Gareth Southgate set to land the England manager’s job now after rolling over Scotland
Goals from Daniel Sturridge, Adam Lallana and Gary Cahill leave Southgate in pole position to be appointed
A DRIVEN cross from Kyle Walker, a stooping header from Daniel Sturridge and there it was: Gareth Southgate, manager of England.
The too-nice-for-management, school prefect. The so-called FA ‘yes man’.
The middle-class boy from the Home Counties. Captain Sensible at three Premier League clubs. The bloke they nicknamed ‘Nord’ after Dennis Norden, hardly the sexiest TV star to be likened to.
And suddenly there he was — a made man. In the hall of fame along with Sir Alf, Sir Bobby, El Tel and, oh yeah, Big Sam, too.
Possessor of what they used to call the second most important job in the country. The impossible job. Pour a drop of cyanide in his chalice and toast him.
When Sturridge scored the first of England’s three headed goals, after 24 minutes of utter tosh, Southgate punched the air repeatedly, gritting his teeth and possibly even letting slip the sort of word no milk monitor would ever utter.
And when Adam Lallana nodded the killer second from a Danny Rose centre, after a brief Scottish rally at the start of the second half, Southgate went down on his knees in the technical area and delivered a couple of upper cuts to the chill north London air.
His celebrations might have been a little livelier because his opposite number, Gordon Strachan, is a man he has little time for. And a man who will surely now lose his job.
If you’ve listened to Southgate over the previous few days, you could have been forgiven for thinking he wasn’t too bothered whether he got this job on a permanent basis or not.
Butter wouldn’t melt. But don’t you believe it.
He doesn’t entirely fit his own caricature. Soft lads don’t play centre-half in the top flight for a decade and a half, they don’t take charge of Premier League clubs at the age of 35.
It didn’t take much, really, to get this job. Southgate was in the right place at the right time when Sam Allardyce self-combusted and the FA needed a man who, first and foremost, was less likely to shoot his mouth off over a pint of wine.
This four-match caretaker stint was a sham, a show trial. All Southgate had to do was avoid defeat against the worst Scotland side ever to step on to Wembley’s hallowed turf.
One who, for large parts, were as shocking as the shade of pink on their shirts. A Scotland team who didn’t even look like Scotland.
Getting the England job is the easy bit these days. The field of candidates is so small, it borders on the non-existent.
Even though the qualifiers are easy, the expectations have vanished, he gets four months off after Tuesday’s friendly with Spain and the salary will be the best part of £3million.
Southgate has been conservative these past three games. Eight of last night’s starting 11 lined up in the humiliation by Iceland — two of the others were injured and the third, Harry Kane, was not deemed sufficiently match-fit to start.
So he hadn’t exactly shredded the Roy Hodgson manual.

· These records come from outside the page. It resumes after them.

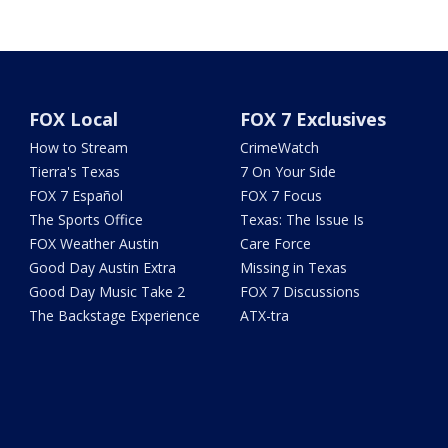
FOX Local
FOX 7 Exclusives
How to Stream
CrimeWatch
Tierra's Texas
7 On Your Side
FOX 7 Español
FOX 7 Focus
The Sports Office
Texas: The Issue Is
FOX Weather Austin
Care Force
Good Day Austin Extra
Missing in Texas
Good Day Music Take 2
FOX 7 Discussions
The Backstage Experience
ATX-tra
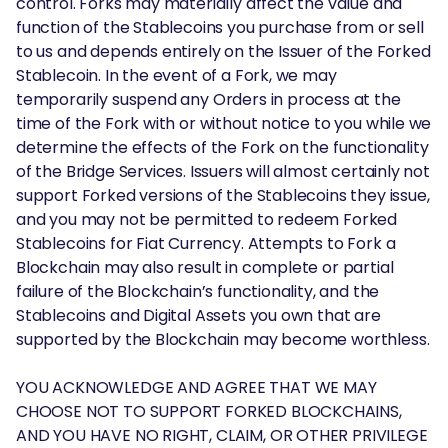
control. Forks may materially affect the value and
function of the Stablecoins you purchase from or sell
to us and depends entirely on the Issuer of the Forked
Stablecoin. In the event of a Fork, we may
temporarily suspend any Orders in process at the
time of the Fork with or without notice to you while we
determine the effects of the Fork on the functionality
of the Bridge Services. Issuers will almost certainly not
support Forked versions of the Stablecoins they issue,
and you may not be permitted to redeem Forked
Stablecoins for Fiat Currency. Attempts to Fork a
Blockchain may also result in complete or partial
failure of the Blockchain’s functionality, and the
Stablecoins and Digital Assets you own that are
supported by the Blockchain may become worthless.
YOU ACKNOWLEDGE AND AGREE THAT WE MAY
CHOOSE NOT TO SUPPORT FORKED BLOCKCHAINS,
AND YOU HAVE NO RIGHT, CLAIM, OR OTHER PRIVILEGE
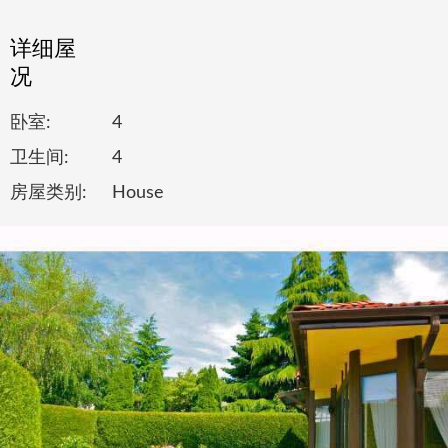
详细屋
况
卧室:
4
卫生间:
4
房屋类别:
House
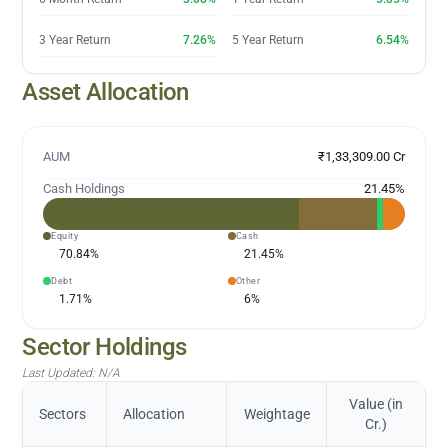
3 Year Return
7.26%
5 Year Return
6.54%
Asset Allocation
AUM
₹1,33,309.00 Cr
Cash Holdings
21.45
%
Equity
Cash
70.84
%
21.45
%
Debt
Other
1.71
%
6
%
Sector Holdings
Last Updated:
N/A
Value (in
Sectors
Allocation
Weightage
Cr.)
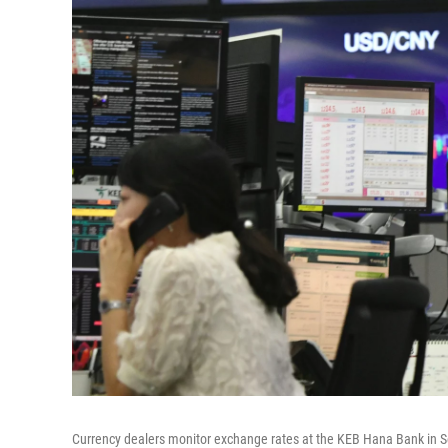
Currency dealers monitor exchange rates at the KEB Hana Bank in Se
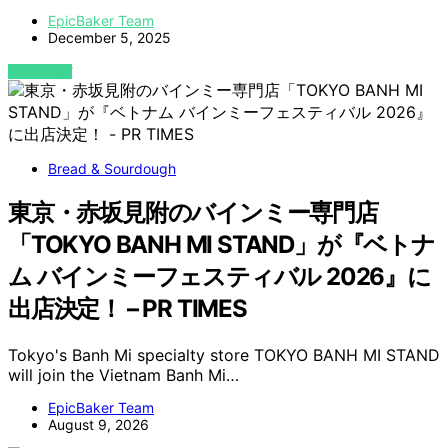
EpicBaker Team
December 5, 2025
VIEW POST
Bread & Sourdough
東京・赤坂見附のバインミー専門店
「TOKYO BANH MI STAND」が『ベトナ
ム バインミーフェスティバル 2026』に
出店決定！ – PR TIMES
Tokyo's Banh Mi specialty store TOKYO BANH MI STAND
will join the Vietnam Banh Mi…
EpicBaker Team
August 9, 2026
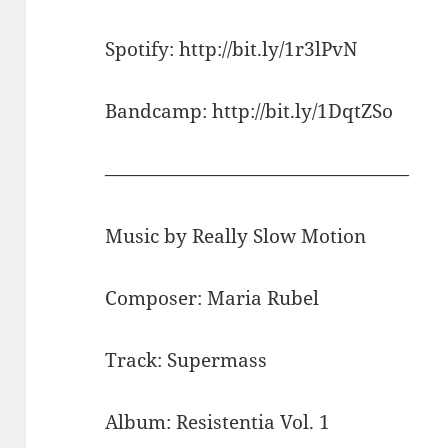
Spotify: http://bit.ly/1r3lPvN
Bandcamp: http://bit.ly/1DqtZSo
————————————————
Music by Really Slow Motion
Composer: Maria Rubel
Track: Supermass
Album: Resistentia Vol. 1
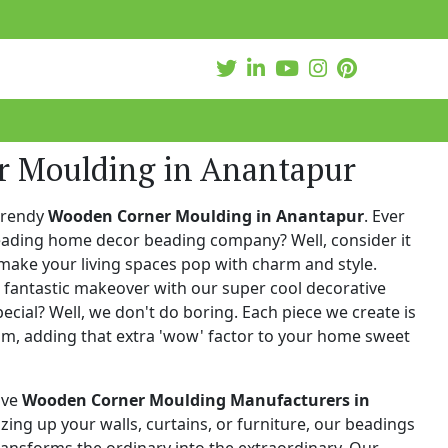
 Moulding in Anantapur
trendy
Wooden Corner Moulding in Anantapur
. Ever
leading home decor beading company? Well, consider it
make your living spaces pop with charm and style.
 fantastic makeover with our super cool decorative
cial? Well, we don't do boring. Each piece we create is
ism, adding that extra 'wow' factor to your home sweet
ive
Wooden Corner Moulding Manufacturers in
zzing up your walls, curtains, or furniture, our beadings
 transforms the ordinary into the extraordinary. Our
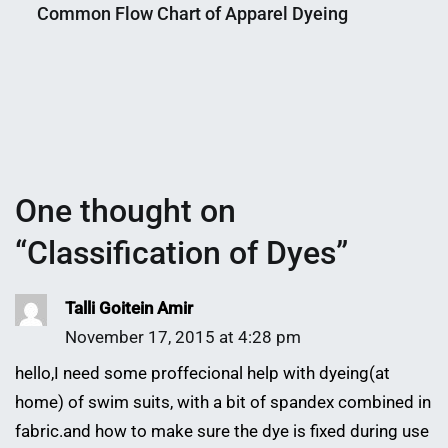
Common Flow Chart of Apparel Dyeing
Shaikat
2015
Nahian
January
Mahmud
29,
Shaikat
2018
One thought on
“
Classification of Dyes
”
Talli Goitein Amir
November 17, 2015 at 4:28 pm
hello,I need some proffecional help with dyeing(at
home) of swim suits, with a bit of spandex combined in
fabric.and how to make sure the dye is fixed during use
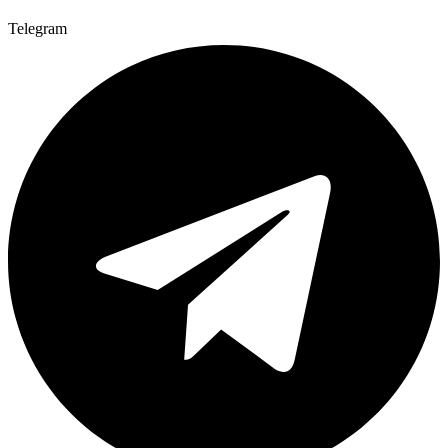
Telegram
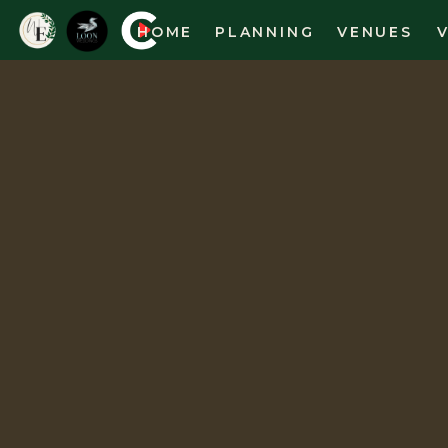
HOME
PLANNING
VENUES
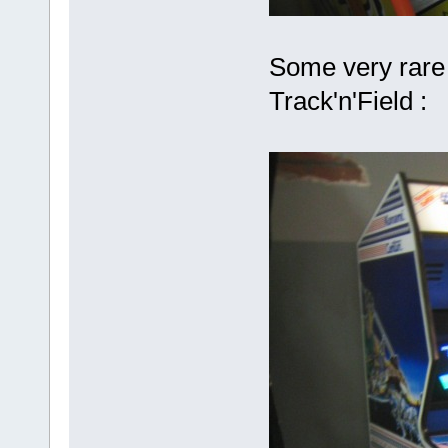
Some very rare 
Track'n'Field :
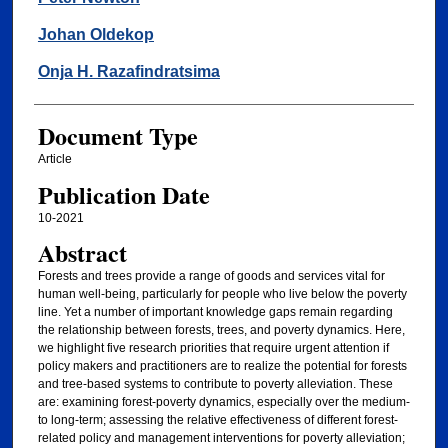
Johan Oldekop
Onja H. Razafindratsima
Document Type
Article
Publication Date
10-2021
Abstract
Forests and trees provide a range of goods and services vital for
human well-being, particularly for people who live below the poverty
line. Yet a number of important knowledge gaps remain regarding
the relationship between forests, trees, and poverty dynamics. Here,
we highlight five research priorities that require urgent attention if
policy makers and practitioners are to realize the potential for forests
and tree-based systems to contribute to poverty alleviation. These
are: examining forest-poverty dynamics, especially over the medium-
to long-term; assessing the relative effectiveness of different forest-
related policy and management interventions for poverty alleviation;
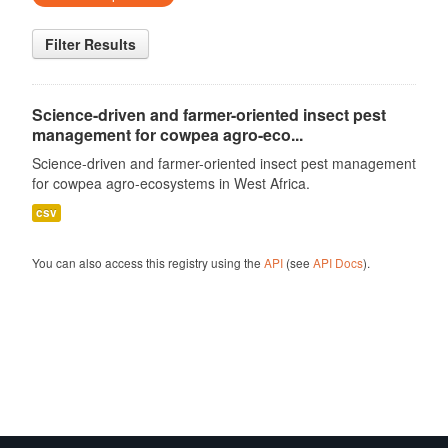
Filter Results
Science-driven and farmer-oriented insect pest
management for cowpea agro-eco...
Science-driven and farmer-oriented insect pest management
for cowpea agro-ecosystems in West Africa.
csv
You can also access this registry using the
API
(see
API Docs
).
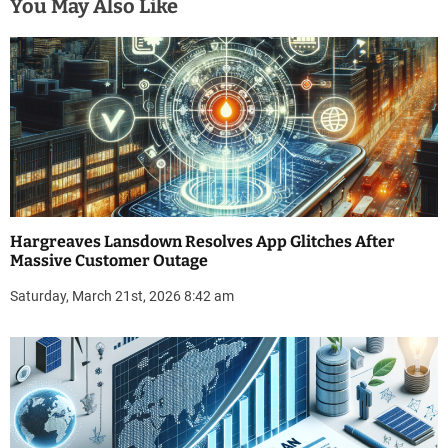
You May Also Like
Hargreaves Lansdown Resolves App Glitches After
Massive Customer Outage
Saturday, March 21st, 2026 8:42 am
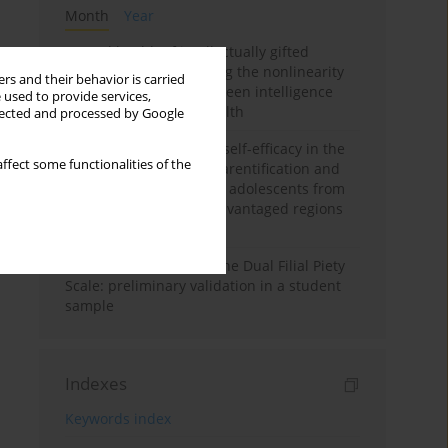
Month
Year
Mental health of intellectually gifted
individuals: Investigating the nonlinearity
rs and their behavior is carried
of the relationship between intelligence
 used to provide services,
and general mental health
llected and processed by Google
The moderating role of self-efficacy in the
ffect some functionalities of the
relationship between parentification and
perceived stress among adolescents from
socioeconomically disadvantaged regions
in Vietnam
Vietnamese version of the Dual Filial Piety
Scale: preliminary validation in a student
sample
Indexes
Keywords index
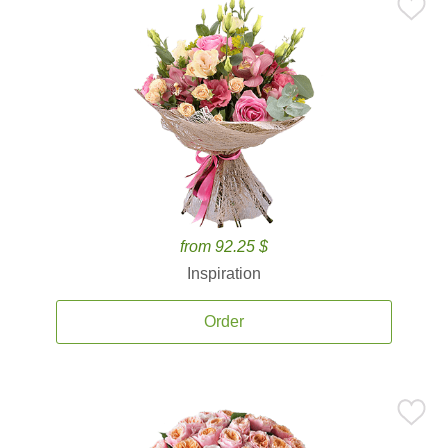
from 92.25 $
Inspiration
Order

The question now is whether the 46-year-old Southgate can be bolder, once confirmed.
His Under-21s developed a reputation for elegant keep-ball, only to fall flat on their faces as soon as a tournament came around. But he has the right instincts and is far more in keeping with the FA’s ‘England DNA’ malarkey than Allardyce.
No man will ever have been named England boss with a CV as unimpressive as Southgate’s. But then this is no boomtime for English footballers, coaches or managers. He is an austerity manager, hoping for modest success with modest resources.
For Middlesbrough supporters this must have felt like a strange dream.
Here were the worst two managers their club had employed in the past 30 years, taking command in a critical edition of the world’s oldest international fixture. A high-stakes World Cup qualifier which would spell the end for either Southgate or Strachan.
Southgate had led Boro to relegation in his third season in charge at the Riverside in 2009 and later that year was replaced by Strachan who, the stats tell us, did an even worse job.
Both had been fine players but failed club managers and it said much about this fixture’s reduced circumstances that they should have been leading their nations last night.
This was a damp squib of a farewell for Strachan — even though there were 13,700 Tartan Army foot soldiers present and plenty more on the sauce in central London, many wearing the kind of comedy wigs favoured by Russ Abbott and the next President of the USA.
As the Trafalgar Square fountains ran with Tennent’s Super, we could have been back in the golden age of this fixture.
Except that Graeme Souness, Billy Bremner and Joe Jordan wouldn’t have been seen dead in radioactive salmon pink. And, of course, those Scots could all play.
While John Stones was a heart-in-mouth merchant and Wayne Rooney not what he once was, England were comfortably better than the Scots and proved it when Gary Cahill nodded home a Rooney corner.
Southgate will have to fail spectacularly if he is not to lead them to Russia.
They had played Three Lions over the PA to remind Southgate of the most tumultuous summer of his life at Euro 96.
But the aftermath of that penalty miss against Germany will seem like a stroll in the park compared to this gig.